*Task statement*
Determine the number of lines below that contain "когда". Write nothing but that number.

(Collected data entries)
■ ■ ■ ■

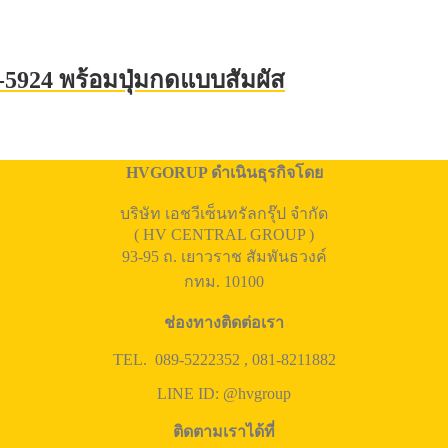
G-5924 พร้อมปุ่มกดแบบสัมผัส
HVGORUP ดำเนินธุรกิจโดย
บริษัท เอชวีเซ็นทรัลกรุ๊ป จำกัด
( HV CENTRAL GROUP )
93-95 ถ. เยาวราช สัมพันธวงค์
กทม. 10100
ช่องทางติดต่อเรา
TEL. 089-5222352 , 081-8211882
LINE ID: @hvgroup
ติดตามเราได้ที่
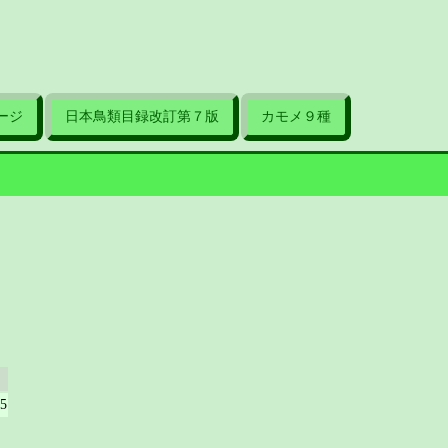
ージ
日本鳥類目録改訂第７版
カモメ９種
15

■ ■ ■ ■

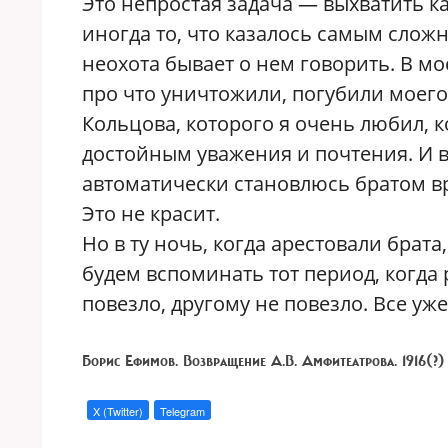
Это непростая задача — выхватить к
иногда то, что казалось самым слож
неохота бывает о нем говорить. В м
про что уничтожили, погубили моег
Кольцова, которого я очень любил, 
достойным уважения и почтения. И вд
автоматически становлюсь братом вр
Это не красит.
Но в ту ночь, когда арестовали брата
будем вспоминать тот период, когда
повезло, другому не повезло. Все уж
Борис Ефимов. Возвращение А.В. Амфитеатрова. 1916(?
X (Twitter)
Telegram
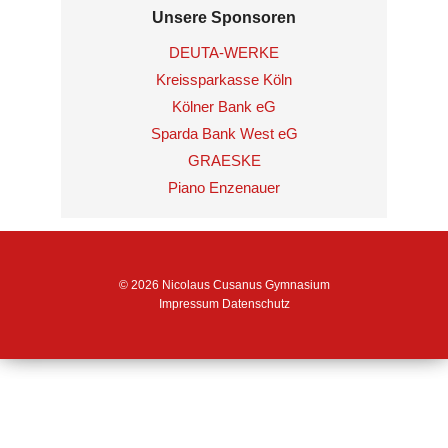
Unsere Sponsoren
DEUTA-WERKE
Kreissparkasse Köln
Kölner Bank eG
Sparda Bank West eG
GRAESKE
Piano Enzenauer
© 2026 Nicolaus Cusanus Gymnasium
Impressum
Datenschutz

■ ■ ■ ■

*Written response*
2